Even more troubling, respondents were asked if they believed in using violence to interfere with and shut down the controversial speaker’s appearance. Astonishingly, 19% of students answered in the affirmative.

The “heckler’s veto,” of course, is an unethical tactic reminiscent of the worst totalitarian regimes, including Nazi Germany. It is intended to silence anyone who might question the activists’ party line. Moreover, campus speakers are guests of the entire school. A few self-selected students have no right to censor speakers and decide—in advance—that their fellow students should not hear them.

Speakers who have been shouted down and prevented from speaking are usually highly educated, academically accomplished and appropriately credentialed individuals with many years of professional experience behind them. The protesting college students are the polar opposite. Their disruptions are directed towards those who are smarter and better than they are. If anyone’s speech deserves disrespect, it is that of the protesters.

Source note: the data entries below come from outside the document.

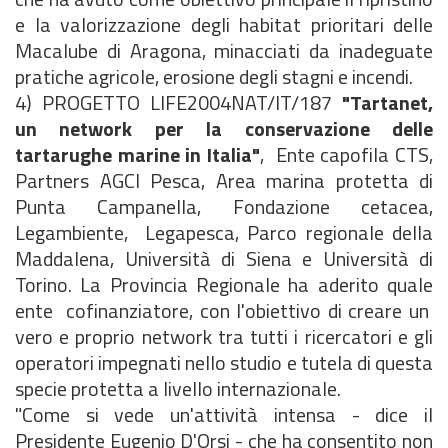
e la valorizzazione degli habitat prioritari delle
Macalube di Aragona, minacciati da inadeguate
pratiche agricole, erosione degli stagni e incendi.
4) PROGETTO LIFE2004NAT/IT/187
"Tartanet,
un network per la conservazione delle
tartarughe marine in Italia"
, Ente capofila CTS,
Partners AGCI Pesca, Area marina protetta di
Punta Campanella, Fondazione cetacea,
Legambiente, Legapesca, Parco regionale della
Maddalena, Università di Siena e Università di
Torino. La Provincia Regionale ha aderito quale
ente cofinanziatore, con l'obiettivo di creare un
vero e proprio network tra tutti i ricercatori e gli
operatori impegnati nello studio e tutela di questa
specie protetta a livello internazionale.
"Come si vede un'attività intensa - dice il
Presidente Eugenio D'Orsi - che ha consentito non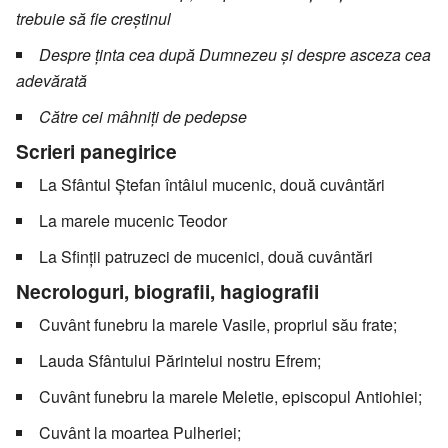
trebuie să fie creștinul
Despre ţinta cea după Dumnezeu şi despre asceza cea
adevărată
Către cei mâhniţi de pedepse
Scrieri panegirice
La Sfântul Ştefan întâiul mucenic, două cuvântări
La marele mucenic Teodor
La Sfinţii patruzeci de mucenici, două cuvântări
Necrologuri, biografii, hagiografii
Cuvânt funebru la marele Vasile, propriul său frate;
Lauda Sfântului Părintelui nostru Efrem;
Cuvânt funebru la marele Meletie, episcopul Antiohiei;
Cuvânt la moartea Pulheriei;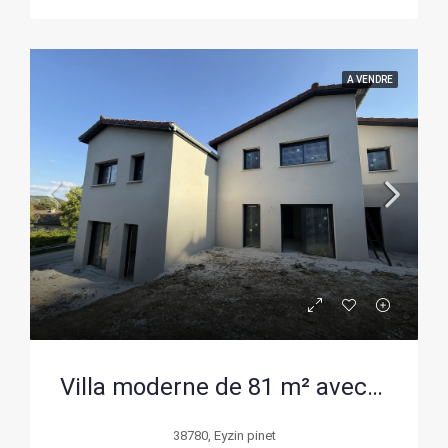
A VENDRE
Villa moderne de 81 m² avec jardin et garage à Eyzin-Pinet, proche Vienne
38780, Eyzin pinet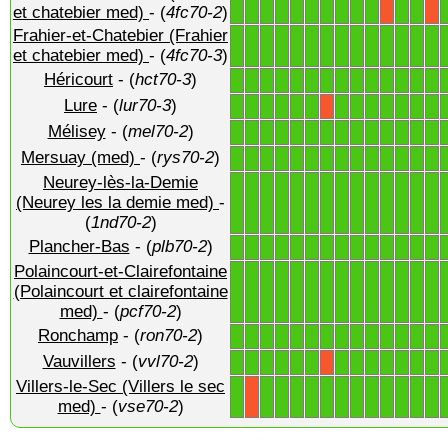
1
1
1
1
1
1
1
1
1
1
1
1
X
X
et chatebier med)
- (
4fc70-2
)
Frahier-et-Chatebier (Frahier
1
1
1
1
1
1
1
1
1
1
1
1
1
1
et chatebier med)
- (
4fc70-3
)
Héricourt
- (
hct70-3
)
1
1
1
1
1
1
1
1
1
1
1
1
1
1
Lure
- (
lur70-3
)
1
1
1
1
1
1
1
1
1
1
1
1
1
X
Mélisey
- (
mel70-2
)
1
1
1
1
1
1
1
1
1
1
1
1
1
1
Mersuay (med)
- (
rys70-2
)
1
1
1
1
1
1
1
1
1
1
1
1
1
1
Neurey-lès-la-Demie
1
1
1
1
1
1
1
1
1
1
1
1
1
1
(Neurey les la demie med)
-
(
1nd70-2
)
Plancher-Bas
- (
plb70-2
)
1
1
1
1
1
1
1
1
1
1
1
1
1
1
Polaincourt-et-Clairefontaine
1
1
1
1
1
1
1
1
1
1
1
1
1
1
(Polaincourt et clairefontaine
med)
- (
pcf70-2
)
Ronchamp
- (
ron70-2
)
1
1
1
1
1
1
1
1
1
1
1
1
1
1
Vauvillers
- (
vvl70-2
)
1
1
1
1
1
1
1
1
1
1
1
1
1
X
Villers-le-Sec (Villers le sec
1
1
1
1
1
1
1
1
1
1
1
1
1
X
med)
- (
vse70-2
)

It is very telling to compare Elman, Divine and Romirowsky’s experience to the treatment of CUNY law school’s recent graduation speaker Nerdeen Kiswani. Kiswani’s graduation speech was toxic, redolent with anti-Zionist and antisemitic racism. Indeed, she kicked off her address with an antisemitic conspiracy theory, complaining about “facing a campaign of Zionist harassment by well-funded organizations with ties to the Israeli government and military on the basis of my Palestinian identity and organizing.”

Kiswani is a leader of the racist anti-Israel movement at CUNY. Canary Mission, a website that tracks and catalogs antisemitic and anti-Israel activism, has a voluminous file on her. It notes that she has “spread hatred of America, incited hatred against pro-Israel donors, promoted hatred of Israel and demonized Zionism.” Furthermore, Kiswani has “glorified intifada, honored leaders of the Popular Front for the Liberation of Palestine (PFLP) terror group and expressed support for other terrorists.” If anyone’s safety is imperiled in this situation, it is the Jewish students targeted by Kiswani’s monstrous hate speech.

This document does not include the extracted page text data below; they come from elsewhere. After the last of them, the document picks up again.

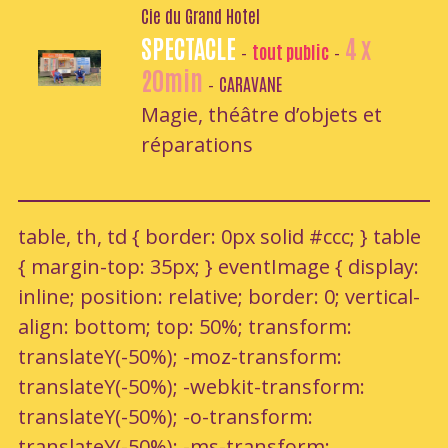
Cie du Grand Hotel
SPECTACLE
4 x
tout public
-
-
20min
CARAVANE
-
Magie, théâtre d’objets et
réparations
table, th, td { border: 0px solid #ccc; } table
{ margin-top: 35px; } eventImage { display:
inline; position: relative; border: 0; vertical-
align: bottom; top: 50%; transform:
translateY(-50%); -moz-transform:
translateY(-50%); -webkit-transform:
translateY(-50%); -o-transform:
translateY(-50%); -ms-transform: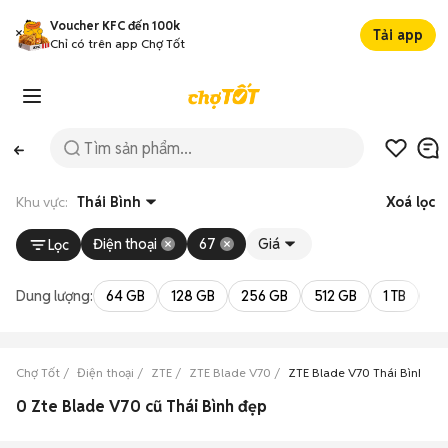
Voucher KFC đến 100k
Tải app
Chỉ có trên app Chợ Tốt
Khu vực:
Thái Bình
Xoá lọc
Điện thoại
67
Giá
Lọc
Dung lượng:
64 GB
128 GB
256 GB
512 GB
1 TB
2 
Chợ Tốt
Điện thoại
ZTE
ZTE Blade V70
ZTE Blade V70 Thái Bình
0 Zte Blade V70 cũ Thái Bình đẹp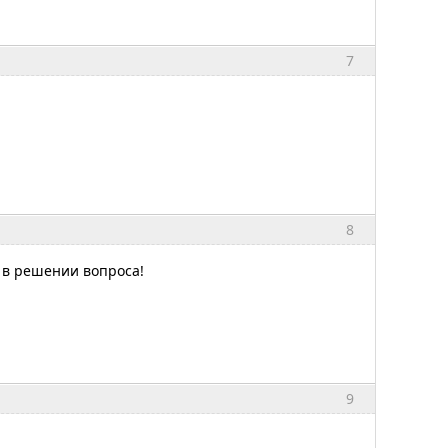
7
8
 в решении вопроса!
9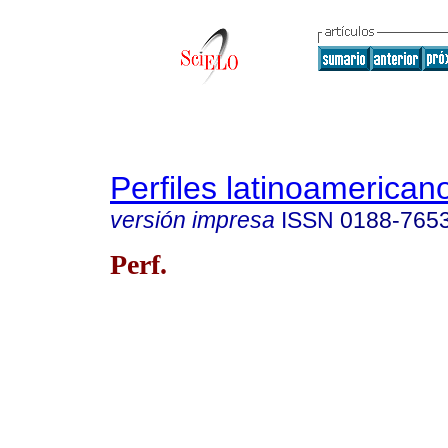
Perfiles latinoamerican
versión impresa
ISSN
0188-765
Perf.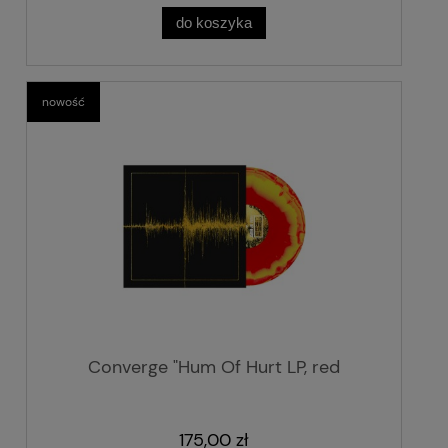
do koszyka
nowość
Converge "Hum Of Hurt LP, red
175,00 zł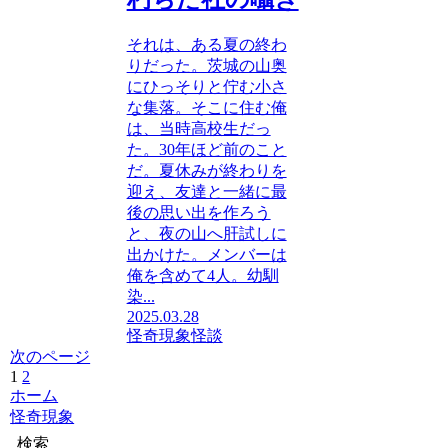
それは、ある夏の終わ
りだった。茨城の山奥
にひっそりと佇む小さ
な集落。そこに住む俺
は、当時高校生だっ
た。30年ほど前のこと
だ。夏休みが終わりを
迎え、友達と一緒に最
後の思い出を作ろう
と、夜の山へ肝試しに
出かけた。メンバーは
俺を含めて4人。幼馴
染...
2025.03.28
怪奇現象
怪談
次のページ
1
2
次
ホーム
へ
怪奇現象
検索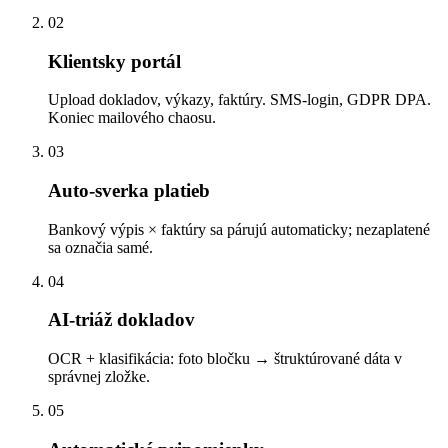
02
Klientsky portál
Upload dokladov, výkazy, faktúry. SMS-login, GDPR DPA.
Koniec mailového chaosu.
03
Auto-sverka platieb
Bankový výpis × faktúry sa párujú automaticky; nezaplatené
sa označia samé.
04
AI-triáž dokladov
OCR + klasifikácia: foto bločku → štruktúrované dáta v
správnej zložke.
05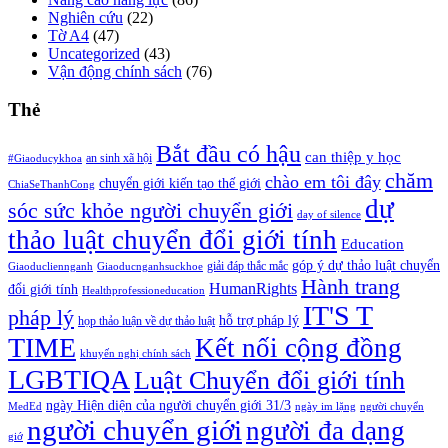
Nghiên cứu
(22)
Tờ A4
(47)
Uncategorized
(43)
Vận động chính sách
(76)
Thẻ
Bắt đầu có hậu
can thiệp y học
an sinh xã hội
#Giaoducykhoa
chăm
chào em tôi đây
chuyển giới kiến tạo thế giới
ChiaSeThanhCong
dự
sóc sức khỏe người chuyển giới
day of silence
thảo luật chuyển đổi giới tính
Education
góp ý dự thảo luật chuyển
giải đáp thắc mắc
Giaoducliennganh
Giaoducnganhsuckhoe
Hành trang
HumanRights
đổi giới tính
Healthprofessioneducation
IT'S T
pháp lý
hỗ trợ pháp lý
họp thảo luận về dự thảo luật
TIME
Kết nối cộng đồng
khuyến nghị chính sách
LGBTIQA
Luật Chuyển đổi giới tính
ngày Hiện diện của người chuyển giới 31/3
MedEd
ngày im lặng
người chuyển
người chuyển giới
người đa dạng
giớ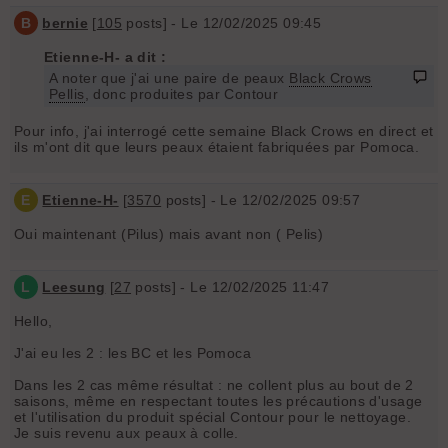
B
bernie
[
105
posts] - Le 12/02/2025 09:45
Etienne-H- a dit :
A noter que j'ai une paire de peaux
Black Crows
Pellis
, donc produites par Contour
Pour info, j'ai interrogé cette semaine Black Crows en direct et
ils m'ont dit que leurs peaux étaient fabriquées par Pomoca.
E
Etienne-H-
[
3570
posts] - Le 12/02/2025 09:57
Oui maintenant (Pilus) mais avant non ( Pelis)
L
Leesung
[
27
posts] - Le 12/02/2025 11:47
Hello,
J'ai eu les 2 : les BC et les Pomoca
Dans les 2 cas même résultat : ne collent plus au bout de 2
saisons, même en respectant toutes les précautions d'usage
et l'utilisation du produit spécial Contour pour le nettoyage.
Je suis revenu aux peaux à colle.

Unsurprisingly, Kiswani’s speech was regularly met with applause, but more significantly, no one in the audience—in which there were undoubtedly many Zionist Jews and other pro-Israel individuals—attempted to shout her down or otherwise disrupt the speech.

Shutting down speech is more than just unconstitutional. It violates one of the primary values of a university. When members of the academic community ignore those values and violate free speech regulations, there must be swift and significant consequences. The sanctions should be publicized well in advance of any event, so that students understand that any attempts to suppress the speech of others with whom they disagree will not be tolerated. Students should not and cannot be allowed to take over a campus, lecture hall or classroom and hijack the robust exchange of ideas.

As the great jurist and champion of free speech Louis D. Brandeis once said, “If there be time to expose through discussion the falsehood and fallacies, to avert the evil by the processes of education, the remedy to be applied is more speech, not enforced silence.”

Richard L. Cravatts, Ph.D., a Freedom Center Journalism Fellow in Academic Free Speech and President Emeritus of Scholars for Peace in the Middle East, is the author of the forthcoming book The Slow Death of the University: How Radicalism, Israel-Hatred and Race Obsession are Destroying Academia.